US Federal Reserve Chairman Ben Bernanke has backed the the central bank's new $600bn (£371bn) package to boost the economy.

And he has rejected fears that it may spur inflation.

Some Fed officials worry the money being pumped into the economy could create inflation or speculative bubbles in the prices of bonds or commodities.

But Mr Bernanke says the programme, unveiled on Wednesday, will not push inflation to "super ordinary" levels.


Germany, China, Brazil and South Africa have criticised the US plan, with the German Finance Minister Wolfgang Schaeuble saying it was "clueless" and would create "extra problems for the world".

China's Central Bank head Zhou Xiaochuan has urged global currency reforms, while South Africa said developing countries would suffer most.

South Africa's finance minister Pravin Gordhan warned that "developing countries, including South Africa, would bear the brunt of the US decision to open its flood gates without due consideration of the consequences for other nations."

The US policy "undermines the spirit of multilateral co-operation that G20 leaders have fought so hard to maintain during the current crisis," he said.

The heads of state and government of the G20 group of the world's leading nations is due to meet in a week in South Korea, with currencies and trade imbalances high on the agenda.

Dual mandate

"We're not in the business of trying to create inflation, our purpose is to provide additional stimulus to help the economy recover and to avoid potentially additional disinflation, which I think we all agree could also be worrisome," Mr Bernanke said at the weekend.

He said the Fed was bound by a dual mandate for low and stable prices and firm employment, and by a duty to support the economy.

"We are committed to our price stability objective," said Mr Bernanke.

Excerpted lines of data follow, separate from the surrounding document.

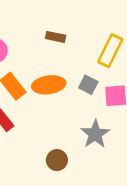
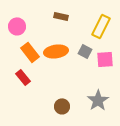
gray star: (95, 134) -> (98, 100), moved

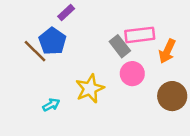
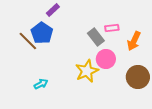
pink rectangle: (140, 35) -> (112, 28), size x0.6
yellow star: (90, 89) -> (87, 71), moved

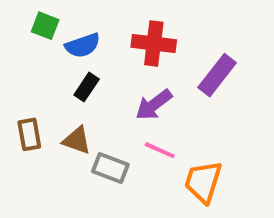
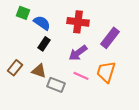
blue semicircle: (83, 45) -> (42, 23), turned -126
brown rectangle: (29, 134) -> (15, 68), turned 49
orange trapezoid: (203, 182) -> (106, 72), moved

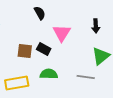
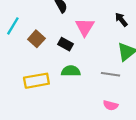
black arrow: (96, 26) -> (121, 20), turned 144
brown square: (25, 51) -> (36, 39), moved, turned 35

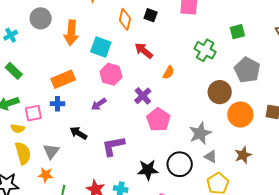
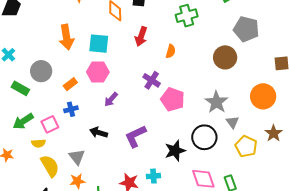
gray circle: (41, 18) -> (41, 71), moved
green cross: (205, 50) -> (187, 16), moved, turned -30
red arrow: (144, 51) -> (141, 36), turned -96
pink hexagon: (111, 74) -> (98, 72), moved
orange rectangle: (63, 79) -> (70, 84), size x0.6
orange circle: (240, 114) -> (263, 96), moved
brown star: (243, 155) -> (274, 133), moved
gray triangle: (211, 157) -> (232, 122), turned 40

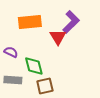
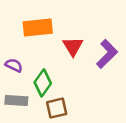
purple L-shape: (71, 22) -> (107, 54), moved
green diamond: (34, 66) -> (43, 83), turned 50

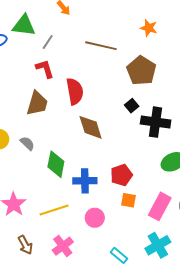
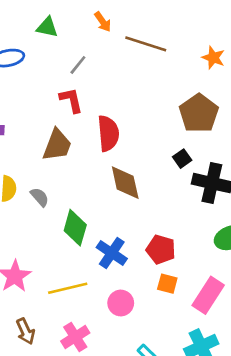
green triangle: (24, 25) -> (47, 27), moved, size x0.7
brown line: (101, 46) -> (146, 44), moved
red pentagon: (121, 175) -> (161, 249), turned 30
blue cross: (85, 181) -> (112, 253), turned 30

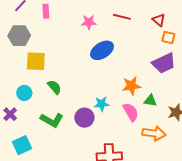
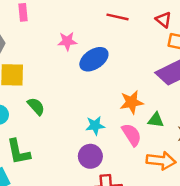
pink star: (89, 22) -> (67, 41), moved
purple circle: (84, 118) -> (90, 156), moved
green L-shape: (52, 120) -> (18, 152), moved, turned 50

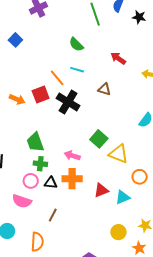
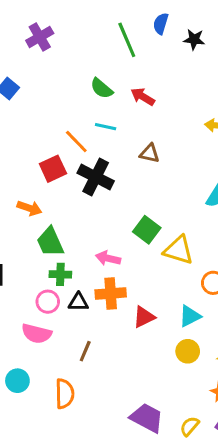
red arrow: (118, 58) -> (143, 97), moved
orange arrow: (17, 99) -> (29, 208), moved
red triangle: (101, 190) -> (144, 317), moved
yellow circle: (118, 232) -> (188, 351), moved

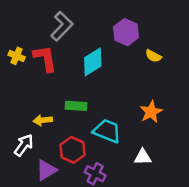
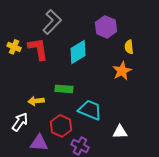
yellow semicircle: (153, 56) -> (129, 47), turned 56
orange star: (151, 112) -> (122, 71), moved
purple triangle: (46, 170) -> (39, 143), turned 36

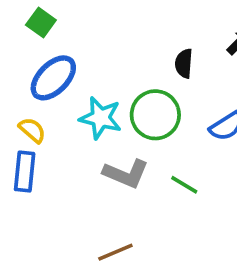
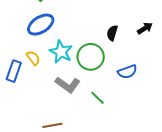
yellow semicircle: (32, 130) -> (33, 58), moved

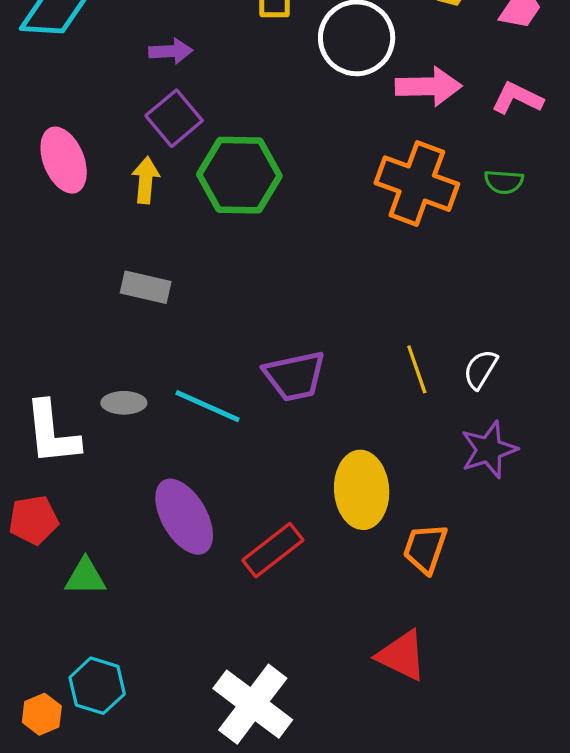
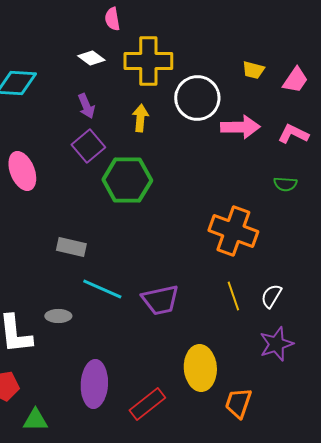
purple arrow: (171, 51) -> (86, 106), turned 70
yellow arrow: (146, 180) -> (140, 118), moved
orange cross: (417, 184) -> (233, 231), moved
cyan line: (208, 406) -> (102, 289), moved
purple ellipse: (184, 517) -> (94, 384), turned 33

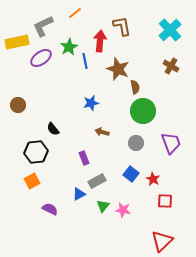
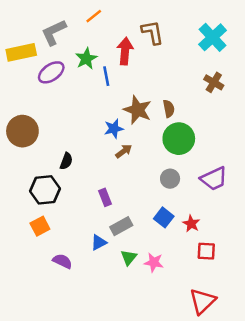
brown star: (118, 69) -> (138, 110), moved
brown circle: (18, 105) -> (22, 131), size x1.6
black semicircle: (53, 129) -> (66, 161), turned -120
brown arrow: (102, 132) -> (124, 151), moved, turned 128
purple trapezoid: (171, 143) -> (214, 179), turned 85

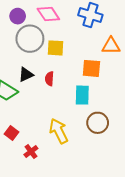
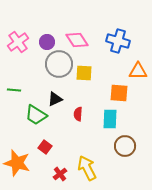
red semicircle: (49, 79) -> (78, 114), moved
yellow arrow: (59, 131) -> (87, 168), moved
red square: (11, 133) -> (45, 147), moved

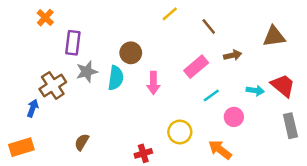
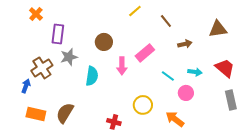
pink rectangle: (196, 67) -> (145, 53), moved
cyan semicircle: (116, 78) -> (92, 76), moved
cyan arrow: (255, 91) -> (195, 72), moved
cyan line: (211, 96) -> (168, 76), turned 72
brown semicircle: (82, 142) -> (65, 113), size x1.5
orange rectangle: (21, 147) -> (36, 114), moved, turned 30
red cross: (143, 153) -> (114, 122), turned 32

"I have rejected any notion that we are going to raise inflation to a supra-normal level.

"We've had a very significant disinflation since the beginning of the crisis. We should not be satisfied with a situation where we have both a large amount of slack on the employment side and inflation which is below our generally agreed upon level and seems to be declining over time."

That, he said, was the motivation for taking the action which will see the Fed buy $600bn worth of government bonds in a bid to make loans cheaper and get Americans to spend more.